Removing keys from Info.plist (instead of adding them)

Hey there!

Using Unity’s convenient plist class, you can easily add and modify keys and values in the Info.plist, but there doesn’t seem to be a way to remove keys. I need to remove the following lines when compiling for iOS 9.0 to not get any warnings from iTunes later when submitting, because they are deprecated / obsolete since iOS 9.0:

    <key>CFBundleIconFiles</key>
    <array>
      <string>AppIcon57x57.png</string>
      <string>AppIcon57x57@2x.png</string>
      <string>AppIcon60x60@2x.png</string>
      <string>AppIcon72x72@2x~ipad.png</string>
      <string>AppIcon72x72~ipad.png</string>
      <string>AppIcon76x76@2x~ipad.png</string>
      <string>AppIcon76x76~ipad.png</string>
    </array>

But… how do I remove these lines from the file?

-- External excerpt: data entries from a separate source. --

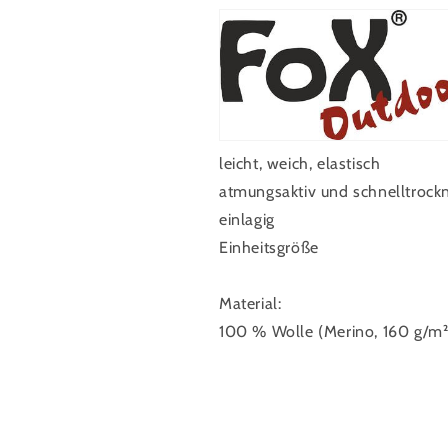
leicht, weich, elastisch
atmungsaktiv und schnelltrock
einlagig
Einheitsgröße
Material:
100 % Wolle (Merino, 160 g/m²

Ended up doing it the dirty way:

        var file = new List<string>(System.IO.File.ReadAllLines(plistPath));
       
        int removeStartIndex = -1;
        int removeLineCount = -1;
       
        for (int i = 0; i < file.Count; i++) 
        {
            if(removeStartIndex == -1)
            {
                if(file[i].Contains("CFBundleIconFiles"))
                {
                    removeStartIndex = i;
                }
            }
            else
            {
                //on iOS, we're looking for the end of the array, while on tvOS
                // that array is empty marked with a tag with a slash at the end
                if(file[i].Contains("<array/>") || file[i].Contains("</array>"))
                {
                    removeLineCount = i - removeStartIndex + 1; //+1 for current line
                    break;
                }
            }
        }
       
        file.RemoveRange(removeStartIndex, removeLineCount);
        System.IO.File.WriteAllLines(plistPath, file.ToArray());

To remove keys I do this:

var plist = new PlistDocument();
plist.ReadFromFile(path);
var root = plist.root;
var rootDic = root.values;
rootDic.Remove(key);
7 Likes

Aaaahhhh I thought the getter root.values would return a copy of the Dict, but it returns a reference! Nice! Yeah, much better!!!